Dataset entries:
######

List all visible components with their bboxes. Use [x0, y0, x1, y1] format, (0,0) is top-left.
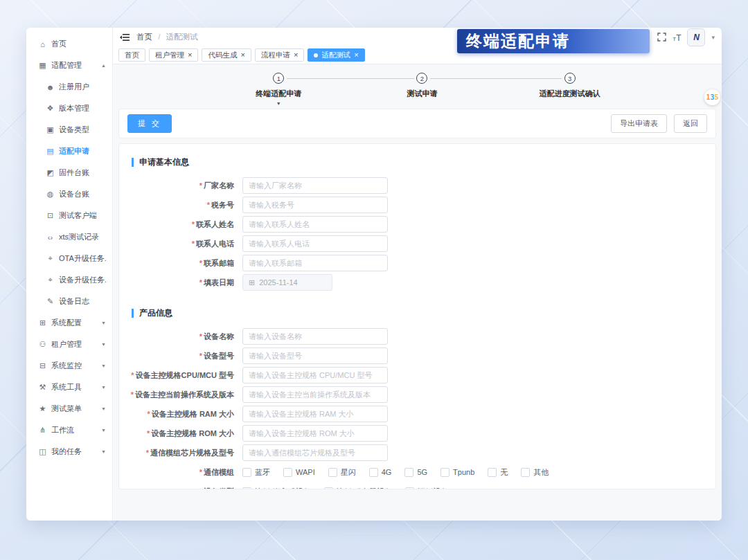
avatar[interactable]: N — [687, 28, 705, 46]
form-row: *设备主控当前操作系统及版本请输入设备主控当前操作系统及版本 — [130, 386, 704, 403]
date-input[interactable]: ⊞2025-11-14 — [242, 274, 332, 291]
breadcrumb-root[interactable]: 首页 — [136, 33, 152, 41]
text-input[interactable]: 请输入联系人电话 — [242, 235, 388, 252]
tab-2[interactable]: 代码生成× — [202, 48, 251, 62]
form-row: *通信模组芯片规格及型号请输入通信模组芯片规格及型号 — [130, 444, 704, 461]
breadcrumb-current: 适配测试 — [166, 33, 198, 41]
text-input[interactable]: 请输入设备型号 — [242, 347, 388, 364]
tab-0[interactable]: 首页 — [118, 48, 145, 62]
sidebar-item-11[interactable]: ⌖设备升级任务... — [26, 269, 112, 291]
date-value: 2025-11-14 — [259, 278, 297, 287]
field-label: *联系人电话 — [130, 240, 234, 249]
sidebar-item-9[interactable]: ‹›xts测试记录 — [26, 226, 112, 248]
field-label-text: 设备类型 — [204, 487, 234, 490]
checkbox-box — [242, 487, 251, 490]
float-badge-135[interactable]: 135 — [704, 89, 720, 105]
collapse-menu-icon[interactable] — [120, 33, 130, 42]
field-control: 请输入设备主控规格 RAM 大小 — [242, 406, 388, 422]
sidebar-item-1[interactable]: ▦适配管理▲ — [26, 55, 112, 76]
input-placeholder: 请输入设备主控规格 CPU/MCU 型号 — [249, 370, 372, 381]
text-input[interactable]: 请输入设备主控规格 CPU/MCU 型号 — [242, 367, 388, 383]
text-input[interactable]: 请输入设备主控当前操作系统及版本 — [242, 386, 388, 403]
field-label: *设备主控规格 ROM 大小 — [130, 429, 234, 438]
close-icon[interactable]: × — [294, 51, 298, 59]
close-icon[interactable]: × — [188, 51, 192, 59]
checkbox-option[interactable]: Tpunb — [440, 468, 474, 477]
checkbox-option[interactable]: 蓝牙 — [242, 467, 270, 478]
field-control: 请输入联系邮箱 — [242, 255, 388, 271]
text-input[interactable]: 请输入联系人姓名 — [242, 216, 388, 233]
close-icon[interactable]: × — [240, 51, 244, 59]
sidebar-item-0[interactable]: ⌂首页 — [26, 33, 112, 55]
checkbox-option[interactable]: 4G — [369, 468, 392, 477]
page-title-banner: 终端适配申请 — [457, 29, 650, 53]
step-3[interactable]: 3适配进度测试确认 — [518, 73, 622, 99]
checkbox-option[interactable]: 其他 — [521, 467, 549, 478]
field-label: *填表日期 — [130, 278, 234, 287]
device-ledger-icon: ◍ — [46, 190, 55, 199]
font-size-icon[interactable]: TT — [673, 32, 681, 43]
sidebar-item-4[interactable]: ▣设备类型 — [26, 119, 112, 141]
checkbox-box — [242, 468, 251, 477]
sidebar-item-12[interactable]: ✎设备日志 — [26, 291, 112, 312]
chevron-down-icon: ▼ — [101, 449, 106, 454]
form-row: *联系人姓名请输入联系人姓名 — [130, 216, 704, 233]
sidebar-item-16[interactable]: ⚒系统工具▼ — [26, 377, 112, 398]
sidebar-item-17[interactable]: ★测试菜单▼ — [26, 398, 112, 419]
sidebar-item-7[interactable]: ◍设备台账 — [26, 183, 112, 205]
input-placeholder: 请输入设备名称 — [249, 332, 302, 342]
text-input[interactable]: 请输入厂家名称 — [242, 177, 388, 194]
text-input[interactable]: 请输入设备主控规格 ROM 大小 — [242, 425, 388, 442]
checkbox-option[interactable]: 5G — [404, 468, 427, 477]
checkbox-option[interactable]: 边侧-服务器设备 — [324, 487, 393, 490]
sidebar-item-label: 设备台账 — [59, 189, 89, 199]
tab-1[interactable]: 租户管理× — [149, 48, 198, 62]
main-panel: 首页 / 适配测试 TT N ▾ 终端适配申请 首页租户管理×代码生成×流程申请… — [113, 28, 722, 521]
tab-4[interactable]: 适配测试× — [308, 48, 364, 62]
sidebar-item-15[interactable]: ⊟系统监控▼ — [26, 355, 112, 377]
field-label: *设备主控规格CPU/MCU 型号 — [130, 371, 234, 380]
step-2[interactable]: 2测试申请 — [370, 73, 474, 99]
submit-button[interactable]: 提 交 — [127, 114, 172, 133]
back-button[interactable]: 返回 — [674, 114, 707, 133]
fullscreen-icon[interactable] — [657, 33, 666, 42]
sidebar-item-6[interactable]: ◩固件台账 — [26, 162, 112, 183]
text-input[interactable]: 请输入通信模组芯片规格及型号 — [242, 444, 388, 461]
checkbox-option[interactable]: 端侧设备 — [405, 487, 448, 490]
checkbox-option[interactable]: WAPI — [283, 468, 315, 477]
text-input[interactable]: 请输入设备主控规格 RAM 大小 — [242, 406, 388, 422]
checkbox-option[interactable]: 边侧-嵌入式设备 — [242, 487, 311, 490]
chevron-down-icon[interactable]: ▾ — [711, 34, 715, 41]
device-log-icon: ✎ — [46, 297, 55, 306]
text-input[interactable]: 请输入设备名称 — [242, 328, 388, 345]
form-row: *厂家名称请输入厂家名称 — [130, 177, 704, 194]
field-label-text: 填表日期 — [204, 278, 234, 287]
text-input[interactable]: 请输入税务号 — [242, 197, 388, 213]
checkbox-label: 5G — [417, 468, 427, 476]
field-control: 请输入设备主控当前操作系统及版本 — [242, 386, 388, 403]
required-asterisk: * — [131, 390, 134, 399]
sidebar-item-10[interactable]: ⌖OTA升级任务... — [26, 248, 112, 269]
text-input[interactable]: 请输入联系邮箱 — [242, 255, 388, 271]
tab-3[interactable]: 流程申请× — [255, 48, 304, 62]
sidebar-item-label: 租户管理 — [51, 339, 82, 350]
sidebar-item-label: 系统监控 — [51, 361, 82, 371]
sidebar-item-14[interactable]: ⚇租户管理▼ — [26, 334, 112, 355]
field-control: 请输入厂家名称 — [242, 177, 388, 194]
checkbox-label: 端侧设备 — [418, 487, 448, 490]
sidebar-item-13[interactable]: ⊞系统配置▼ — [26, 312, 112, 334]
field-label: *厂家名称 — [130, 181, 234, 190]
sidebar-item-18[interactable]: ⋔工作流▼ — [26, 419, 112, 441]
sidebar-item-5[interactable]: ▤适配申请 — [26, 141, 112, 162]
close-icon[interactable]: × — [354, 51, 358, 59]
sidebar-item-19[interactable]: ◫我的任务▼ — [26, 441, 112, 462]
sidebar-item-2[interactable]: ☻注册用户 — [26, 76, 112, 98]
chevron-down-icon: ▼ — [101, 320, 106, 325]
checkbox-option[interactable]: 星闪 — [328, 467, 356, 478]
required-asterisk: * — [147, 429, 150, 437]
steps-indicator: 1终端适配申请▼2测试申请3适配进度测试确认 — [118, 70, 716, 109]
checkbox-option[interactable]: 无 — [488, 467, 508, 478]
sidebar-item-8[interactable]: ⊡测试客户端 — [26, 205, 112, 226]
sidebar-item-3[interactable]: ❖版本管理 — [26, 98, 112, 119]
export-application-button[interactable]: 导出申请表 — [611, 114, 667, 133]
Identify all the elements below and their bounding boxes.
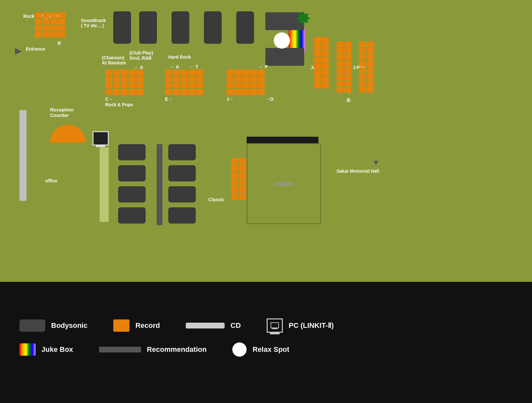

######

• **YOUR GOAL**:
Filter the records for lines holding the string "chevron". Copy each one.

• **RESPONSE TO THE TASK**:
chevron-down-icon: ▼ — [101, 449, 106, 454]
chevron-down-icon[interactable]: ▾ — [711, 34, 715, 41]
chevron-down-icon: ▼ — [101, 320, 106, 325]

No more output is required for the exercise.